What you write should be an exact repeat of the lines from the one with "Segment: **left lung" through the final line below, minus the pictures.

» Collection entries
*** Block opens ***

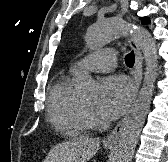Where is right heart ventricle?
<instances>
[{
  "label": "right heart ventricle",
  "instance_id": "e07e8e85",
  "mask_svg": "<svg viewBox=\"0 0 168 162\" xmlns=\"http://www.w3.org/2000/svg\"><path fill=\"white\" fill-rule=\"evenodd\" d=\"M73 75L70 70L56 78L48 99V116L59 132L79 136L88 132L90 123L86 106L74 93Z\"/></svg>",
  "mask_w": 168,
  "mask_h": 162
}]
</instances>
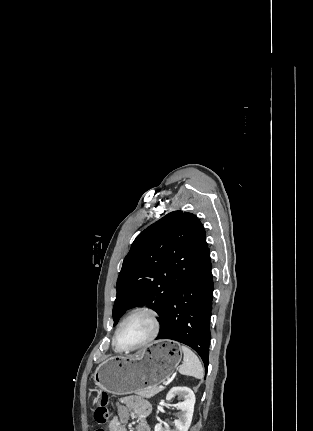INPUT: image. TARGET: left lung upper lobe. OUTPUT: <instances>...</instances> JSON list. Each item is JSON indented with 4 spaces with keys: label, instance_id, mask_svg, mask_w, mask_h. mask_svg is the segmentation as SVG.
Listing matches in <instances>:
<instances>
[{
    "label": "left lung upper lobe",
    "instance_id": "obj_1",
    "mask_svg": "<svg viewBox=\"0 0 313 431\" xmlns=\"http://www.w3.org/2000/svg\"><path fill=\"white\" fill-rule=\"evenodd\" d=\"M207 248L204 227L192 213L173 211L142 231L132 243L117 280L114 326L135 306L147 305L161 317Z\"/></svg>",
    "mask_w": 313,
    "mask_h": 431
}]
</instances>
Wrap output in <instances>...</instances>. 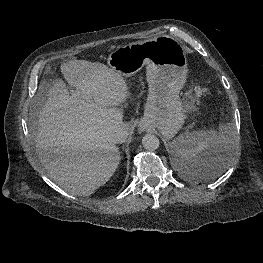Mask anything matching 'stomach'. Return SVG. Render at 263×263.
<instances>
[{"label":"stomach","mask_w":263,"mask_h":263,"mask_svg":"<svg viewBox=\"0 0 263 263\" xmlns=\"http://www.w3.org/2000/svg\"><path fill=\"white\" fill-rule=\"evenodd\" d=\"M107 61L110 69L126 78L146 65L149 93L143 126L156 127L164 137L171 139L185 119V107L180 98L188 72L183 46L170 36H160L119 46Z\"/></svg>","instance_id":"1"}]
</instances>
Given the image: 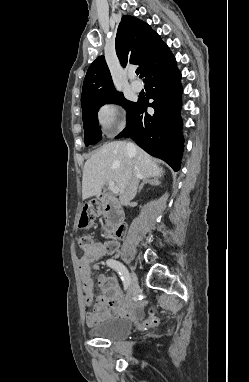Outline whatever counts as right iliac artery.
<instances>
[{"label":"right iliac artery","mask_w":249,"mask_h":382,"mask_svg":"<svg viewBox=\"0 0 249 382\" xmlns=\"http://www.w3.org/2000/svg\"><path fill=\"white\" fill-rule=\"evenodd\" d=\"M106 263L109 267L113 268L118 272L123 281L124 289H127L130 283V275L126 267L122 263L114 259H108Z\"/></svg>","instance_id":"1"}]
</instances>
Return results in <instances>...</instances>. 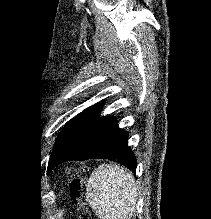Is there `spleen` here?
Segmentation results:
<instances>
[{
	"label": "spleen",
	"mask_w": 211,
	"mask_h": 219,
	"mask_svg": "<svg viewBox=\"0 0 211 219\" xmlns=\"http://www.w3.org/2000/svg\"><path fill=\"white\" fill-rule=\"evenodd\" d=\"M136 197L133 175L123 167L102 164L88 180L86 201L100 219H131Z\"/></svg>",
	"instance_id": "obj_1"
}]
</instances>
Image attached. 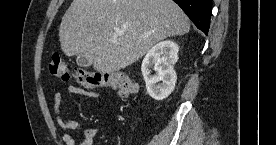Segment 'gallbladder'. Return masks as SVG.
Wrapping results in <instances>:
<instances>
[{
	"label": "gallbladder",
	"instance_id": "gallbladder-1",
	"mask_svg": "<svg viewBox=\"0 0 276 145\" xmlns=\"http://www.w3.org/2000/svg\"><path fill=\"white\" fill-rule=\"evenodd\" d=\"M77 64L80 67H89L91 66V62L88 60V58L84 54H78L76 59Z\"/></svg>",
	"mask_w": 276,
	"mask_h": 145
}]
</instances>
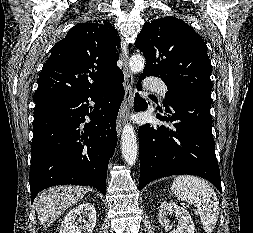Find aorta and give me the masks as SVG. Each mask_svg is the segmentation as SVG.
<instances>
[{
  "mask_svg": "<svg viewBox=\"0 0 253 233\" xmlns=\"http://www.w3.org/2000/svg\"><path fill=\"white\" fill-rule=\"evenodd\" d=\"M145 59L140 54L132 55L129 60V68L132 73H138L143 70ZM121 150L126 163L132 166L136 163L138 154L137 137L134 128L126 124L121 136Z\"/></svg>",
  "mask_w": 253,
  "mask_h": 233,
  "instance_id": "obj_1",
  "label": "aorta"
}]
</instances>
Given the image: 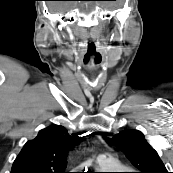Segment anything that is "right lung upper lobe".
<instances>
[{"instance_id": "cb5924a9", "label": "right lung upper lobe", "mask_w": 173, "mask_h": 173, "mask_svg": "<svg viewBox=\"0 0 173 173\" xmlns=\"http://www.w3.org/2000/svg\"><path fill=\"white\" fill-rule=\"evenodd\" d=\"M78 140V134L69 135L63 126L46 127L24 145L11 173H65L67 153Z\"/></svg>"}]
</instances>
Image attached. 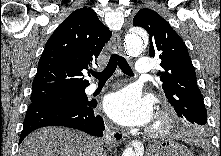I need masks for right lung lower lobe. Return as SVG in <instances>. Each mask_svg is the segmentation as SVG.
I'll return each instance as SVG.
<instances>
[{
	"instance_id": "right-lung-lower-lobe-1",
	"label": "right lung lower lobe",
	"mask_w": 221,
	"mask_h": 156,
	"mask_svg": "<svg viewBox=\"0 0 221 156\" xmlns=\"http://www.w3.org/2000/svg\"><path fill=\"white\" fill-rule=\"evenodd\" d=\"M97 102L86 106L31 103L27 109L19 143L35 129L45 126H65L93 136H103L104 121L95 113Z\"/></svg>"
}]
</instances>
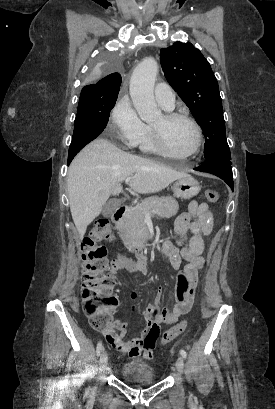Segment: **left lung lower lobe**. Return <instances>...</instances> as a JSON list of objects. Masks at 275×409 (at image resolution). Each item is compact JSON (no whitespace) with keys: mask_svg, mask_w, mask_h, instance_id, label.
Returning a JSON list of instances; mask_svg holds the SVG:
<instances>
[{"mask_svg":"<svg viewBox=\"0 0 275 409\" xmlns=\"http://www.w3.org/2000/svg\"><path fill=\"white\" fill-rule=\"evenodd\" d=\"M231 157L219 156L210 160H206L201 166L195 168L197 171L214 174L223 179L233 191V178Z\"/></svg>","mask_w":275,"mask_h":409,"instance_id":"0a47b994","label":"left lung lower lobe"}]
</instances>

*** Block closes ***

» Exercise answer
Segment: **left lung lower lobe**. Return <instances>...</instances> as a JSON list of objects. Masks at 275×409 (at image resolution). Each item is compact JSON (no whitespace) with keys: mask_svg, mask_w, mask_h, instance_id, label.
Returning a JSON list of instances; mask_svg holds the SVG:
<instances>
[{"mask_svg":"<svg viewBox=\"0 0 275 409\" xmlns=\"http://www.w3.org/2000/svg\"><path fill=\"white\" fill-rule=\"evenodd\" d=\"M231 157L219 156L210 160H206L201 166L195 168L197 171L214 174L223 179L233 191V178Z\"/></svg>","mask_w":275,"mask_h":409,"instance_id":"0a47b994","label":"left lung lower lobe"}]
</instances>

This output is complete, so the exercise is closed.